Thank you for pointing these things out.
 
Hi, re VFD PWM spikes, you can save the motor by fitting a load reactor - just a 3-phase choke (or three separate chokes), usually sized by " percent " - 3% to 5% is usual, the inductance is calculated by taking the voltage across the choke e.g. 3% of the mains voltage at the rated current and frequency.

An example: a 4% choke for a 415v motor rated at 6A, 50Hz
4% of 415 is near as dammit 16v, the current is 6A so the reactance Z is 16/6, 2.67 Ohms (reactive)
Z = 2 * Pi * f * L
lets rearrange that: divide both sides by 2 * Pi * f:
Z/(2 * Pi * f) = L so 2.67/( 6.3 * 50) = L
L = 2.67 / 315 = 8 milliHenries (8 mH) - this is the value of inductor you need, rated for at least the max current your motor will pull. One for each phase!

How does it work? The chopped PWM signal is approximating a sine wave, so the square edges of the current pulses are very high-frequency components (multiples of the switching frequency), the formula z = 2*Pi*f*L show that the impedance (resistance to current change) of the inductor scales with frequency, so for (e.g.) a 5 KHz switching frequency, the switching component sees 267 Ohms, 100 times the impedance that the wanted 50Hz "average" sees - the harmonics (all odd-order with square waves, so 3f, 5f, 7f etc.) see even higher impedances, 3f sees 800 Ohms, 5f sees 1330, 7f sees nearly 1900 - this limits the current the harmonics deliver to the motor winding (and insulation!) so reduces the rate that the voltage on the winding can increase, making the voltage seen by the insulation much more like a sinewave and much safer for old insulation :)
I've wound suitable inductors for a 6-amp 415v motor on salvaged cores from 24v control transformers, hefty high-temperature enamelled copper windings and a "gapped" core - I removed the interleaved E and I laminations and stacked all the E's, all the I's together and put a thin sheet of PTFE in between to form the gap, which increases the allowable current before the core saturate (when it can't take any more magnetic field and stops acting like an inductor, basically).
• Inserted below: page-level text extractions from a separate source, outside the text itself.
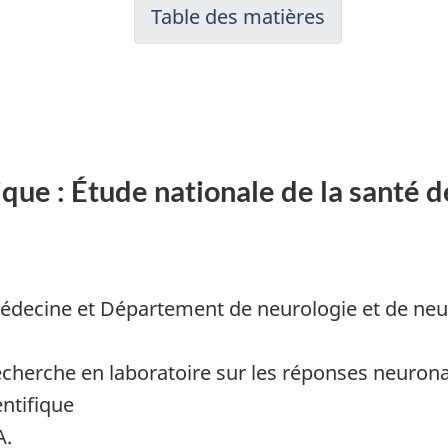
Table des matières
ique : Étude nationale de la santé 
médecine et Département de neurologie et de neu
recherche en laboratoire sur les réponses neuron
entifique
A.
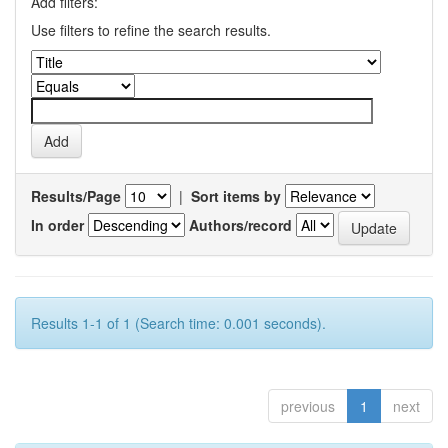
Add filters:
Use filters to refine the search results.
Results/Page
|
Sort items by
In order
Authors/record
Results 1-1 of 1 (Search time: 0.001 seconds).
previous
1
next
You probably didn't need to know that, I do go on sometimes :(

Dave H. (the other one)
 
@dave H
Thanks for taking the trouble to share your wisdom on this subject.
I now know enough about this subject to be dangerous but nowhere near enough to be useful :)
Slavishly applying your formulae, I have calculated the choke inductance values for my 2 speed motor:
2800rpm FLA 9.02A -> 5.8mH
1450rpm FLA 6.2A -> 8.5mH
As I am unable to "roll my own", I looked for commercial products and ended up here:
http://www.zez-silko.com/en/products/reactors-for-frequency-converters
- where I discovered there are both Input Reactors and Output Reactors.
However, I notice that in both cases they are single value chokes.
So if I may draw further on your expertise, do you recommend an Input or Output Reactor and is it necessary to have separate reactors for each speed (current) ?
 
No problem Richo,

Output reactors are what you want - input reactors are to (somewhat) correct supply power factor, reduce switch-on current and help contain RF interference on the supply to the VFD, in your circumstances they shouldn't be necessary!
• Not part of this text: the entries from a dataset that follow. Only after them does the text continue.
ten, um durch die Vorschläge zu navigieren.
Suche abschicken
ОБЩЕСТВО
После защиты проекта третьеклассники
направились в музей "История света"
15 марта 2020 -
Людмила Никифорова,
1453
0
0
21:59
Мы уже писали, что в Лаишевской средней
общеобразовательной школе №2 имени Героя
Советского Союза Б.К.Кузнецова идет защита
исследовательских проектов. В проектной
You *could* use different inductors for the two speeds but myself I'd probably pick the 5.8mH if they were available - that link shows a max. of 2.5mH, which would probably be enough to protect your motor (there'll still be the attenuation of the PWM harmonics, just not quite as much, instead of 100:1 you'd be looking at 45-ish:1 or 25-ish:1 impedance ratios for the two speeds and 5kHz switching (vs 50Hz sine), again the ratios would multiply for the harmonics.
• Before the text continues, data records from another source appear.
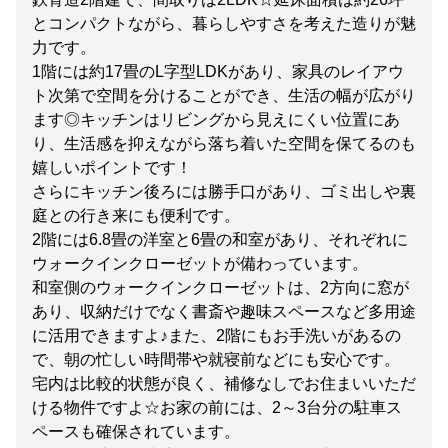
とコンパクトながら、暮らしやすさを考えた造りが魅
力です。
1階には約17畳のL字型LDKがあり、家具のレイアウ
ト次第で空間を分けることができ、生活の幅が広がり
ます◎キッチンはリビングから見えにくい位置にあ
り、生活感を抑えながら落ち着いた空間を保てるのも
嬉しいポイントです！
さらにキッチン後ろには勝手口があり、ゴミ出しや裏
庭との行き来にも便利です。
2階には6.8畳の洋室と6畳の和室があり、それぞれに
ウォークインクローゼットが備わっています。
和室側のウォークインクローゼットは、2方向に窓が
あり、収納だけでなく書斎や趣味スペースなど多用途
に活用できますよ♪また、2階にもお手洗いがあるの
で、朝の忙しい時間帯や就寝前などにも安心です。
宅内は比較的状態が良く、補修なしでお住まいいただ
ける物件ですよ☆お家の前には、2～3台分の駐車ス
ペースも確保されています。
My own application is on a 3-speed motor with 4.9, 5.2 and 6A rated currents in the three speeds, I've used a single value of about 7mH as a bit of a compromise, so far the 60 year old motor hasn't died on me, nor has the VFD!

Hope that helps,
Dave H. (the other one)

P.S. - oops. forgot something important! Put the inductors between VFD and speed switch, try NOT to switch speeds with the motor running! That requires a bit more thought, putting together a snubber circuit (to deal with voltage spikes from the motor/switching and prevent them getting to the VFD) and programming the VFD with an additional switch wafer/set of contacts/microswitch to drop its output during switching.